Opposition From Prosecutors
Many of the prosecutors who have spoken out against the bills said there are enough legal options and Supreme Court precedents to protect people who have a severe mental illness.
For example, people who do not fit the legal definition of insanity and are found guilty of a capital crime can try to avoid the death penalty at sentencing by presenting their mental disorder as a mitigating factor.
“The jury and the judge, when they impose a sentence, will take that into account. It’s not something we ignore under current law,” said John Murphy, executive director of the Ohio Prosecuting Attorneys Association.
But mental health professionals and defense attorneys say bias against the mentally ill means evidence intended to convince a jury to reduce a sentence may have just the opposite effect.
“The law says mental illness is a mitigating factor but unfortunately some jurors who are weighing the case don’t see it that way,” said Testa, the psychiatrist. “They think, ‘This person’s brain is this way and they’re never going to get better.’ ”
Critics of the bills also complain that they don’t address the severity of the illness, which they say could allow a wide range of people to seek the protections they provide.
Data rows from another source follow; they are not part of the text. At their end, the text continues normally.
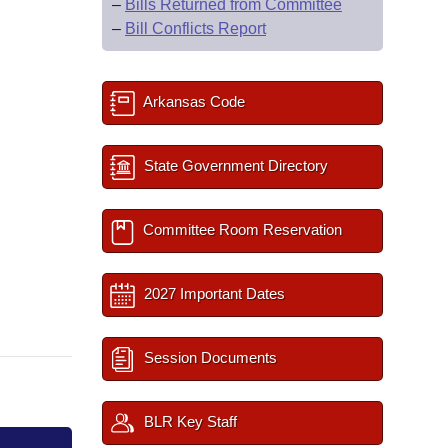
–
Bills Returned from Committee
–
Bill Conflicts Report
Arkansas Code
State Government Directory
Committee Room Reservation
2027 Important Dates
Session Documents
BLR Key Staff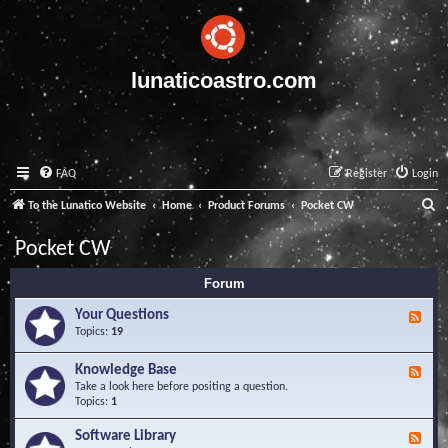
lunaticoastro.com
FAQ
Register
Login
S
To the Lunatico Website
Home
Product Forums
Pocket CW
e
Pocket CW
a
Forum
r
c
Your Questions
F
e
Topics:
19
h
e
d
Knowledge Base
F
-
e
Take a look here before positing a question.
Y
e
Topics:
1
o
d
u
-
Software Library
r
F
K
“We will not be surprised if every single inmate now on death row files a post conviction petition to be evaluated for mental illness so they can take advantage of this process to get off death row. Why wouldn’t they?” Murphy said in written testimony to the Ohio Senate Judiciary Committee in March. “All they need do is get a diagnosis of one of these conditions, even at the most minimal level.”
In her 2006 plea from the bench for a state standard for sentencing people with mental illness to the death penalty, Lundberg Stratton acknowledged it would be a challenge. Mental illness differs from intellectual disability in that there’s no equivalent to an IQ score to easily determine the severity of a mental illness, she said.
But psychiatrists say anyone with a disorder covered by the bills has a severe mental illness. As some conditions, like bipolar disorder and depression, become more widely accepted by society, people may underestimate how serious they are.
“People are called bipolar because they have a mood swing,” Testa said. But getting diagnosed with any of the covered diseases requires experiencing life-altering symptoms for a long time.
Prosecutors also don’t want the burden to be on them to prove that a person wasn’t suffering from a severe mental illness at the time of the crime.
“I don’t know how we’re supposed to show what was in his own mind and how it affected his judgment,” Murphy said. “It seems virtually impossible.”
Kari Bloom with the Office of the Ohio Public Defender said the burden the bill places on prosecutors is just.
“If we want to execute a person in the state’s name, it doesn’t seem like a lot to say, ‘This person wasn’t suffering from a serious mental illness,’ ” she said. “The state should have the decency of showing every person we take to death is the right kind of person to be there.”